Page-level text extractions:
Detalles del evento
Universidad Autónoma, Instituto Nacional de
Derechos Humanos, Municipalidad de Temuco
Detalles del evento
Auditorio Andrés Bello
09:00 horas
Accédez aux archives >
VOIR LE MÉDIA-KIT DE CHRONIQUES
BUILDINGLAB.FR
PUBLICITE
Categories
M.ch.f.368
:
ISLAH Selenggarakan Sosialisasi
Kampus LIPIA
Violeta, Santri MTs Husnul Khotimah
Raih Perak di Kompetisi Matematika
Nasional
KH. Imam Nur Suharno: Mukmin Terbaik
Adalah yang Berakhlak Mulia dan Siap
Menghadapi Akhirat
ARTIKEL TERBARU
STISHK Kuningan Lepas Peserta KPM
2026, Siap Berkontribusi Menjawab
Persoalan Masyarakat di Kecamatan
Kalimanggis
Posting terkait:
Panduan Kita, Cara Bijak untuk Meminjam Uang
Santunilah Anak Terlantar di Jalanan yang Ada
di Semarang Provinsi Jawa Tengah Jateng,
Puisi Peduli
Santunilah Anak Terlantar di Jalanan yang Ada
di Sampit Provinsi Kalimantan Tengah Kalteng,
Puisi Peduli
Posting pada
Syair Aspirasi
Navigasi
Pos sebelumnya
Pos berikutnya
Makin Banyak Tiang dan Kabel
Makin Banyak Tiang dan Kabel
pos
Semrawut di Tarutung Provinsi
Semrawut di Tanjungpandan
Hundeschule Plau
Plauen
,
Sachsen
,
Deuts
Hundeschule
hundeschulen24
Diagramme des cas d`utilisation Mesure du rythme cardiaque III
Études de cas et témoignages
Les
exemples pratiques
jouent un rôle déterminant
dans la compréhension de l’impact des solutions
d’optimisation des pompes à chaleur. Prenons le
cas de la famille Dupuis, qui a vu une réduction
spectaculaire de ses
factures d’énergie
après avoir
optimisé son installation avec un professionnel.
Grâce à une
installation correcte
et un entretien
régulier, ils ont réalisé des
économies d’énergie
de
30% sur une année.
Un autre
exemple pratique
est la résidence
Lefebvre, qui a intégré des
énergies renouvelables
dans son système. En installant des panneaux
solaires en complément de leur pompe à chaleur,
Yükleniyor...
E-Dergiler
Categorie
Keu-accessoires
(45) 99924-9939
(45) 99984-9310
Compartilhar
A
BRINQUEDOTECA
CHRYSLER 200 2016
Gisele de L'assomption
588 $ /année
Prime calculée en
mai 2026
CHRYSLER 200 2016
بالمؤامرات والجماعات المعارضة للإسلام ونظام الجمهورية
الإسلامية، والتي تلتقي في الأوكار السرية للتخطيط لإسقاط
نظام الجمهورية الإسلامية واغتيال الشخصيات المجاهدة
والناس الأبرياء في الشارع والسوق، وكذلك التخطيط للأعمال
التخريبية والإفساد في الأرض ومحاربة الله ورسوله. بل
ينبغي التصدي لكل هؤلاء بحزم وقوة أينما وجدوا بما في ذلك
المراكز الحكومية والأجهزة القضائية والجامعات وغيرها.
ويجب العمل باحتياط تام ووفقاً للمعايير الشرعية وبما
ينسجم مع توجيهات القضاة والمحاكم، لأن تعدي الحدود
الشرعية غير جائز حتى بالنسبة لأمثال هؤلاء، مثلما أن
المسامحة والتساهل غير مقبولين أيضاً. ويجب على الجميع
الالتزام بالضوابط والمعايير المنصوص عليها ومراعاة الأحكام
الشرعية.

ASSIGNMENT: Your task is to copy each line of the entries that includes the word "هؤلاء".

RESPONSE BOX:
ينبغي التصدي لكل هؤلاء بحزم وقوة أينما وجدوا بما في ذلك
الشرعية غير جائز حتى بالنسبة لأمثال هؤلاء، مثلما أن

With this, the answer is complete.